Granate & pallonate. Il calcio alla guerra stavolta l’hanno tirato da uno sperduto angolo che in Israele è il sinonimo della sfiga: Kiryat Shmona, 23 mila sefarditi schiacciati tra l’esplosivo confine col Libano e le contesissime alture del Golan, un tempo nominata «la città degli otto» perché otto ebrei vi furono uccisi dagli arabi negli anni 20; poi diventata «la città del massacro», perché fu una strage in questi boschi a scatenare la prima invasione israeliana del Libano, anni 70; quindi soprannominata Kiryat Katyusha, perché negli 80 e nei 90 non v’era posto dove gli sciiti libanesi lanciassero più razzi... Oggi chiamata da qualche giornalista sportivo «il nostro Chievo», perché è riuscita in un miracolo: l’Hapoel Ironi di Kiryat Shmona, piccolo club fondato dodici anni fa e solo da sei promosso in serie A, l’altra sera ha vinto lo scudetto con cinque giornate d’anticipo. Staccando di 16 punti e oltre i favoriti ricconi dell’Hapoel e del Maccabi di Tel Aviv: «Una cosa mai vista», è incredulo il presidente, Izzy Sheratzky, uno che ha fatto i soldi vendendo gps e orientandosi nel calciomercato. «Siete la dimostrazione che si può ottenere tutto ciò che si vuole — ha scritto alla squadra il premier Bibi Netanyahu, in un messaggio di congratulazioni —. Questa è una festa per tutto il popolo d’Israele».
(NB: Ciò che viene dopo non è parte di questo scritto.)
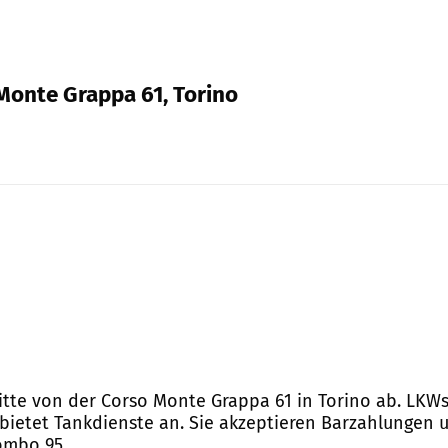
Monte Grappa 61, Torino
bitte von der Corso Monte Grappa 61 in Torino ab. LKW
 bietet Tankdienste an. Sie akzeptieren Barzahlungen 
ombo 95.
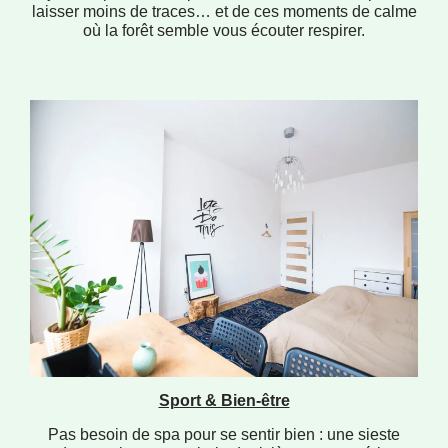
laisser moins de traces… et de ces moments de calme
où la forêt semble vous écouter respirer.
Sport & Bien-être
Pas besoin de spa pour se sentir bien : une sieste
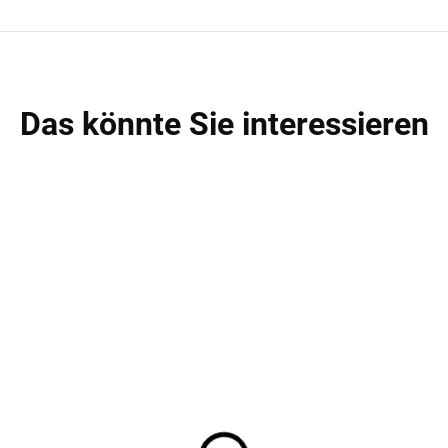
Das könnte Sie interessieren
AKTION
A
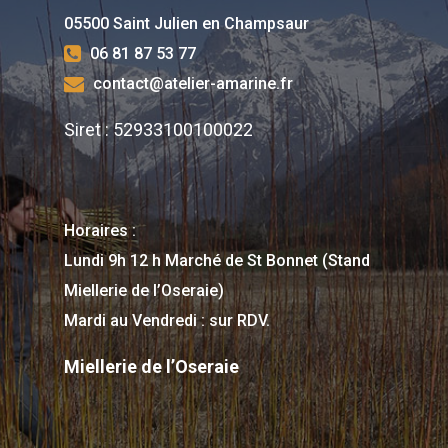
05500 Saint Julien en Champsaur
Mail :
contact@atelier-
06 81 87 53 77
amarine.fr
contact@atelier-amarine.fr
Horaire : Avec RDV : à l’a
Siret : 52933100100022
ou à la boutique la Fleur
Mélèze
Horaires :
Lundi 9h 12 h Marché de St Bonnet (Stand
Miellerie de l’Oseraie)
Mardi au Vendredi : sur RDV.
Miellerie de l’Oseraie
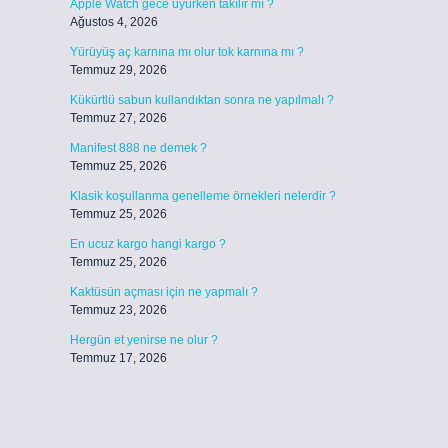
Apple Watch gece uyurken takılır mı ?
Ağustos 4, 2026
Yürüyüş aç karnına mı olur tok karnına mı ?
Temmuz 29, 2026
Kükürtlü sabun kullandıktan sonra ne yapılmalı ?
Temmuz 27, 2026
Manifest 888 ne demek ?
Temmuz 25, 2026
Klasik koşullanma genelleme örnekleri nelerdir ?
Temmuz 25, 2026
En ucuz kargo hangi kargo ?
Temmuz 25, 2026
Kaktüsün açması için ne yapmalı ?
Temmuz 23, 2026
Hergün et yenirse ne olur ?
Temmuz 17, 2026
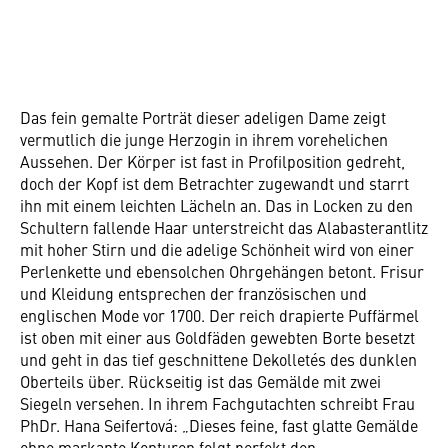
Das fein gemalte Porträt dieser adeligen Dame zeigt
vermutlich die junge Herzogin in ihrem vorehelichen
Aussehen. Der Körper ist fast in Profilposition gedreht,
doch der Kopf ist dem Betrachter zugewandt und starrt
ihn mit einem leichten Lächeln an. Das in Locken zu den
Schultern fallende Haar unterstreicht das Alabasterantlitz
mit hoher Stirn und die adelige Schönheit wird von einer
Perlenkette und ebensolchen Ohrgehängen betont. Frisur
und Kleidung entsprechen der französischen und
englischen Mode vor 1700. Der reich drapierte Puffärmel
ist oben mit einer aus Goldfäden gewebten Borte besetzt
und geht in das tief geschnittene Dekolletés des dunklen
Oberteils über. Rückseitig ist das Gemälde mit zwei
Siegeln versehen. In ihrem Fachgutachten schreibt Frau
PhDr. Hana Seifertová: „Dieses feine, fast glatte Gemälde
ohne markante Konturen folgt perfekt den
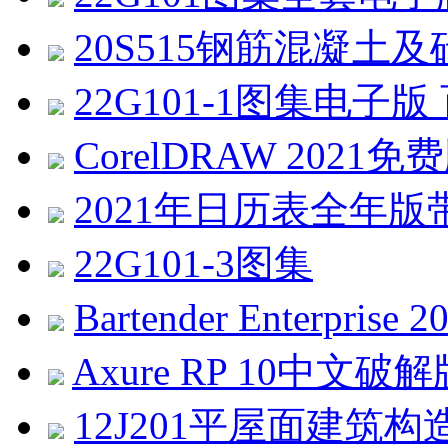
20S515钢筋混凝土及
22G101-1图集电子
CorelDRAW 2021免费版 
2021年日历表全年版带农历
22G101-3图集
Bartender Enterprise
Axure RP 10中文破解版 v
12J201平屋面建筑构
È la storia di Davide e Golia: un classico, da queste parti. L’Hapoel Ironi farà i preliminari di Champions. E qualcuno già si chiede se il Barcellona o il Milan accetteranno mai di venire a giocare in questo stadio da 4 mila posti, su un lato una rete da cantiere che recinta un cumulo di pietre, quattro chilometri dalle batterie di Katyusha degli Hezbollah e dai campi profughi dove s’è installata Al Qaeda. Nel 2006, seconda guerra del Libano, su Kiryat Shmona piovvero 5 mila razzi in un mese, furono danneggiate 2 mila case (praticamente tutte), metà della popolazione se ne andò via. Non c’è ferrovia, l’aeroportino è deserto da una vita, le strade sono tortuose, le scuole chiudono spesso per motivi di sicurezza, i giovani sono disoccupati. E quando il governo israeliano ha messo a punto il nuovo sistema antimissile Iron Dome, è venuto a testarlo qui. «Anch’io all’inizio ero un po’ teso — rassicura l’argentino David Solari, 26 anni, uno dei quattro stranieri, fratello minore di quel Solari che giocava nel Real Madrid e nell’Inter —. Ma quando sei qui, e conosci le cose e la gente, tutto diventa più facile. Ora penso che sia un grande posto». Uno che se ne andrà è Ran Ben Shimon, l’allenatore. Non per paura: non gli hanno dato l’aumento che chiedeva. «Un po’ mi spiace — ammette —. Ma quel che conta è che l’Hapoel vada avanti. Ha dato a questo paesino la voglia di non mollare». Ci sono punti che salvano la vita, e non sono di sutura.